Limitations
MongoDB's flexibility is real, but it comes with hard trade-offs. Understanding the limitations is what makes you credible in an interview — anyone can say "use MongoDB for flexible schema", but knowing where it breaks and why is what matters.
No cross-document joins#
In SQL, joining two tables is one query handled by the database:
SELECT posts.caption, users.name
FROM posts JOIN users ON posts.user_id = users.id
WHERE posts.post_id = 1
One round trip to the database. The database engine handles the join.
In MongoDB, there is no equivalent. You fetch separately and join in application code:
Step 1: db.posts.findOne({ post_id: 1 }) → get post, extract user_id: 42
Step 2: db.users.findOne({ user_id: 42 }) → get user name
Step 3: combine in application code
Two round trips. At scale — imagine rendering a feed of 20 posts, each needing the author's name — that's 21 database calls instead of 1.
MongoDB has $lookup (an aggregation stage that simulates a join) but it's expensive, not a first-class operation, and not designed for high-throughput use. The correct answer in MongoDB is to denormalize — embed or duplicate the data you need, so you never need the join.
No schema constraints#
MongoDB has no enforcement of:
NOT NULL → a document can be missing any field, MongoDB won't complain
FOREIGN KEY → no referential integrity — you can have a comment with a
post_id that points to a deleted post (orphaned document)
UNIQUE → only enforced if you explicitly create a unique index
CHECK constraint → doesn't exist
Your application code becomes the last line of defence. A bug that writes a document with a missing required field will succeed silently. You won't know until a read fails because the field isn't there.

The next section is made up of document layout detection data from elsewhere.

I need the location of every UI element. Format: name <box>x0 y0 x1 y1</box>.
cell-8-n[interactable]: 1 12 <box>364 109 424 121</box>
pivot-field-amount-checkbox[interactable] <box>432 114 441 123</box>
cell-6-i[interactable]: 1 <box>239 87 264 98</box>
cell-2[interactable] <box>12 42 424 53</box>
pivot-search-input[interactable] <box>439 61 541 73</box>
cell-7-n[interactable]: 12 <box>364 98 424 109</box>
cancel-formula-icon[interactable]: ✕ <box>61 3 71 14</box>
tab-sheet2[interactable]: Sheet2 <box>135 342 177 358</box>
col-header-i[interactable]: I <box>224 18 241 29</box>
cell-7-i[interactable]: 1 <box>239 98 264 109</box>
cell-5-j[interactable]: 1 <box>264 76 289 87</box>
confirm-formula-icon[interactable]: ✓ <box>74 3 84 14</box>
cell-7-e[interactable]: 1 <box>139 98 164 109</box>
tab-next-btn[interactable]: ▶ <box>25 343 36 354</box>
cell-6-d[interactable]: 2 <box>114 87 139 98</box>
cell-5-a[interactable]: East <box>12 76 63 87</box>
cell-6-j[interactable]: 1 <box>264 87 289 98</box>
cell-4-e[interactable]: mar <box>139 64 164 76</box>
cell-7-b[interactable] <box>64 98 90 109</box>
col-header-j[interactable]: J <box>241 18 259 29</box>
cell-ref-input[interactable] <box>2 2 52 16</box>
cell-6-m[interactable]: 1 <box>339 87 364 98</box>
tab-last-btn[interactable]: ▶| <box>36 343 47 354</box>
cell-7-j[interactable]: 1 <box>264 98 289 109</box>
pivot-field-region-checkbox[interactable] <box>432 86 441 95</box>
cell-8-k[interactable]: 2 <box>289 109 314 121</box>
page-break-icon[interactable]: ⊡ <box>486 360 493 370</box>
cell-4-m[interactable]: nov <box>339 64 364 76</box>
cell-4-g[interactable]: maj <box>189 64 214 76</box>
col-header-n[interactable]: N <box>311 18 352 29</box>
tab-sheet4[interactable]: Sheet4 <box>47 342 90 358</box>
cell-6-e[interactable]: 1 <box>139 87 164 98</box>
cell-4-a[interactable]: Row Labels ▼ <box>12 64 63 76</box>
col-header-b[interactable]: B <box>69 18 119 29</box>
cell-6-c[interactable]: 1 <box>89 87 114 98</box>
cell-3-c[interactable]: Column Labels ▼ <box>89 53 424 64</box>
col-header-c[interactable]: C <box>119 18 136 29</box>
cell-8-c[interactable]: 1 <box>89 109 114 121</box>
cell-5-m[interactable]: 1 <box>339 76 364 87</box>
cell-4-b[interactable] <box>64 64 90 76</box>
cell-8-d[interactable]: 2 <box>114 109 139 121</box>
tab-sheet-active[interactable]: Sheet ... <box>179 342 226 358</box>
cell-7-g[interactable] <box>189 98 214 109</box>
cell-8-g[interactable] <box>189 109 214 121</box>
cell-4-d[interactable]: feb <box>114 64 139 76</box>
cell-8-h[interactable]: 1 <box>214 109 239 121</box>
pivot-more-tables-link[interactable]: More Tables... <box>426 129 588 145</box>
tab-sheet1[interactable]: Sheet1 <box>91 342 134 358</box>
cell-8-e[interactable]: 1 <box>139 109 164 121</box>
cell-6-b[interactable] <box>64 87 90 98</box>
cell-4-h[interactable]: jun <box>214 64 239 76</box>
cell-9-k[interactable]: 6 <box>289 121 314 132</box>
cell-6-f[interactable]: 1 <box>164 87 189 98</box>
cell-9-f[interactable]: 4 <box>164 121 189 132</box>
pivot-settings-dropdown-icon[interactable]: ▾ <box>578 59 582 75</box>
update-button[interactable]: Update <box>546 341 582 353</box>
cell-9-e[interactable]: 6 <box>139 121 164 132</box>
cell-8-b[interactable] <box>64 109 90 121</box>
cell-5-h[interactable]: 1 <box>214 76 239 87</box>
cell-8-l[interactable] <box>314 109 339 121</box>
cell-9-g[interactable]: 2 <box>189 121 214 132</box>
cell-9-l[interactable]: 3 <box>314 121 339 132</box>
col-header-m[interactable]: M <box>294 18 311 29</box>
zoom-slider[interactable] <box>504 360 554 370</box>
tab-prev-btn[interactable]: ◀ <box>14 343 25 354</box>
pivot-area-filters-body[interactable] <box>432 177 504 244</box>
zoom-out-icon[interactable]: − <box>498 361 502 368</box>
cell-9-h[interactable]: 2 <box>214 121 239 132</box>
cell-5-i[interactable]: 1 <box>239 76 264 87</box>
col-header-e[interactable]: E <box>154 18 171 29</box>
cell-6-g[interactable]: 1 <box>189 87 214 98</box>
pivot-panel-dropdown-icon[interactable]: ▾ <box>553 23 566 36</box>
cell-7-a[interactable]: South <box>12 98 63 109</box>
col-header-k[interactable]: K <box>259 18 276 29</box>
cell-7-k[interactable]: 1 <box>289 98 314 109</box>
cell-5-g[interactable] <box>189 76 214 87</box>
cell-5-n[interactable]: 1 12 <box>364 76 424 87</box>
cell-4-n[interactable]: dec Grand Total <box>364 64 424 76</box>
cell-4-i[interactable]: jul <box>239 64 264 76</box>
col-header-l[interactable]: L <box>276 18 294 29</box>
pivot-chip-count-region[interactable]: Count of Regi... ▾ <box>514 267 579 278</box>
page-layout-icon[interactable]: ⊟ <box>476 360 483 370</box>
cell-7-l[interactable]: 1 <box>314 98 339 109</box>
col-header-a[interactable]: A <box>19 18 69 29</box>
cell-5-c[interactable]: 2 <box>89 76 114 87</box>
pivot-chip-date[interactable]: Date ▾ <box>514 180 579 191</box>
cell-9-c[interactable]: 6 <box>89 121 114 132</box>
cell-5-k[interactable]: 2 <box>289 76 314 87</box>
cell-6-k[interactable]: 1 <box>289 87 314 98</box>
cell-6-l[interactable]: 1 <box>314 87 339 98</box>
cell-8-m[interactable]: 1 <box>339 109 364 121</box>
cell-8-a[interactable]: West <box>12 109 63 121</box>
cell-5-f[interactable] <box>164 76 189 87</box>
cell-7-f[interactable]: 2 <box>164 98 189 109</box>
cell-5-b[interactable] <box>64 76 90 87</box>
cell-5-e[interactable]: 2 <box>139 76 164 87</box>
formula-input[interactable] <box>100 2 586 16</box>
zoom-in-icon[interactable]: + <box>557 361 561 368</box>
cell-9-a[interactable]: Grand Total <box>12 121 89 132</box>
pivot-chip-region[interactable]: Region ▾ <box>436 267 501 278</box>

SQL: INSERT INTO users (email) VALUES (NULL) → rejected by DB ✗
MongoDB: db.users.insertOne({ name: "Rahul" }) → accepted, no email ✓ (silently)

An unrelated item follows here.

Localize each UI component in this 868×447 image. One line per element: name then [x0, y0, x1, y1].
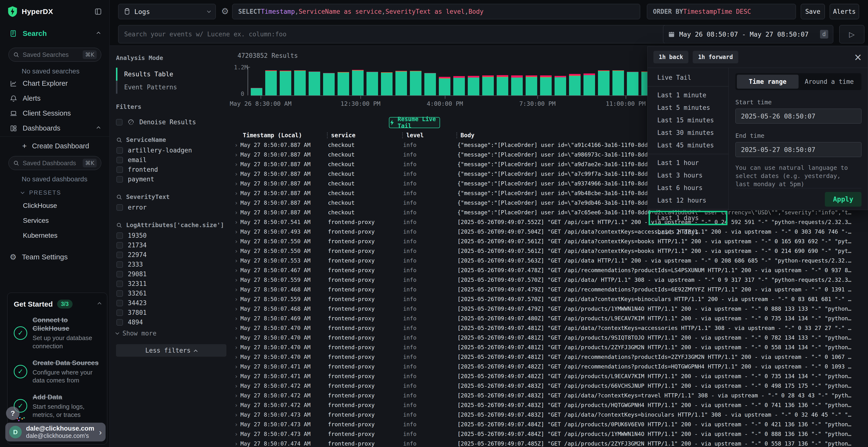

This is why MongoDB is wrong for: - Financial transactions — you need the database to guarantee integrity - Order records — a missing amount field must be caught at write time, not at billing time - Anything regulated — compliance requires strict data contracts
16MB document size limit#
A single MongoDB document cannot exceed 16MB. For most use cases this is never a concern. But it becomes a hard constraint when you embed unbounded data.
50,000 comments × 200 bytes each = 10MB → approaching the limit
100,000 comments = 20MB → exceeds limit, write rejected ✗
This is the mechanical reason behind the embedding vs referencing rule. Unbounded arrays will eventually hit this wall.
Intentional denormalization — the operational cost#
MongoDB pushes you toward denormalization to avoid joins. Denormalization works, but it creates an ongoing operational burden:
User updates their profile picture
→ new avatar_url must propagate to:
- every post they wrote
- every comment they left
- every product review they submitted
- ...
In SQL: update users SET avatar_url = '...' WHERE user_id = 42
→ one row updated, all joins automatically see new value ✓
In MongoDB: must update every denormalized copy across multiple collections
→ background job, async, eventually consistent
You trade SQL's update simplicity for MongoDB's read simplicity. For read-heavy systems where profile pictures rarely change, this is the right trade. For write-heavy systems with frequently changing shared data, it becomes painful.
Summary of limitations#
No cross-document joins → denormalize or accept multiple round trips
No schema constraints → application must enforce data integrity
16MB document limit → unbounded arrays must be referenced, not embedded
Denormalization cost → update propagation is your problem, not the DB's
Common interview trap
MongoDB is flexible so I'll use it everywhere. Wrong. Use it where variable schema and document-centric access patterns are the dominant need. Financial data, relational data with complex joins, and anything needing strict integrity belongs in SQL.